Texas households face massive electricity bills, some as high as $17K, after winter storm
Some Texans say they’re getting massive electric bills following the winter storm that caused chaos throughout the state this past week.
Jose Del Rio told NBC News that the bill for his two-bedroom home is usually between $125 to $150 a month, but this month his bill exceeded $3,000. Rio claims the house, which is empty and for sale, only ran the heater at 60 degrees to prevent pipes from freezing, but that lights and other utilities remained turned off.
Another woman told NBC that her one-bedroom apartment usually uses enough electricity to result in a $63 bill, but her next bill is projected to be as much as $133.
When your electric company tells you to switch but there has been a hold on switching for over a week now. Using as little as possible 1300 sq ft house and this is my bill. . How is this fair. I only paid $1200 for the whole 2020 year @FoxNews @wfaa @tedcruz @GovAbbott pic.twitter.com/AylTS4m0j4
— kat and tony (@katandtonyT) February 18, 2021
A Willow Park family that says they were fortunate enough not to lose their power told NBC News that the bill for their three-bedroom home has climbed by nearly $10,000 in the last few days.

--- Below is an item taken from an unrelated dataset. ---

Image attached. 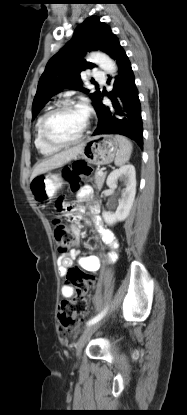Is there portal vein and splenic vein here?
I'll return each instance as SVG.
<instances>
[{"label":"portal vein and splenic vein","instance_id":"18ae733b","mask_svg":"<svg viewBox=\"0 0 187 415\" xmlns=\"http://www.w3.org/2000/svg\"><path fill=\"white\" fill-rule=\"evenodd\" d=\"M98 173H99V174H103V171H102V170H100Z\"/></svg>","mask_w":187,"mask_h":415}]
</instances>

The families who saw their bills spike were reportedly on variable-rate plans with Griddy, an electricity provider in the state.
Griddy had recommended that customers switch to a different provider this week, warning them to find fixed-rate plans instead as it predicted the climbing cost of electricity due to the spiking demand. But many customers who tried to switch said other companies were not accepting new customers until weeks into the future, leaving them stuck with their large bills.

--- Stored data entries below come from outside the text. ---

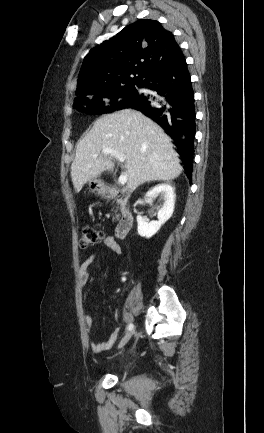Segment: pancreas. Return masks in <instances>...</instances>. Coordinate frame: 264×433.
<instances>
[{
  "label": "pancreas",
  "instance_id": "cf45deb5",
  "mask_svg": "<svg viewBox=\"0 0 264 433\" xmlns=\"http://www.w3.org/2000/svg\"><path fill=\"white\" fill-rule=\"evenodd\" d=\"M118 218H119V216L117 215L116 218H115V220H118Z\"/></svg>",
  "mask_w": 264,
  "mask_h": 433
}]
</instances>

Ty Williams told WFAA in Dallas that he normally spends $660 for his home, guest house and office electric bills each month. His new bill after the rate spike exceeded $17,000.
He told the outlet that he ultimately managed to switch to another provider and was hoping to work out a way to pay his massive bill. But Williams described the situation as “being held hostage and there isn’t anything you can do about it.”
Some groups, such as Reliant Energy, say they are willing to work with customers and offer flexible bill payment options following the storm.
The spike in people’s bills was due to the skyrocketing demand for power during the freezing conditions, which overloaded the unprepared Electric Reliability Council of Texas, which manages power for around 90 percent of the state. That demand increased the price of power, but only those on variable rates directly saw their bills impacted.
That meant that while millions were without power, variable-rate electric customers who still had electricity saw their bills spike. WFAA noted that variable-rate plans are rarer than fixed-rate plans in the state.
The news out of Texas adds to the fallout from the snowstorms, which left at least 47 people dead, left millions without power and even harmed thousands of sea turtles.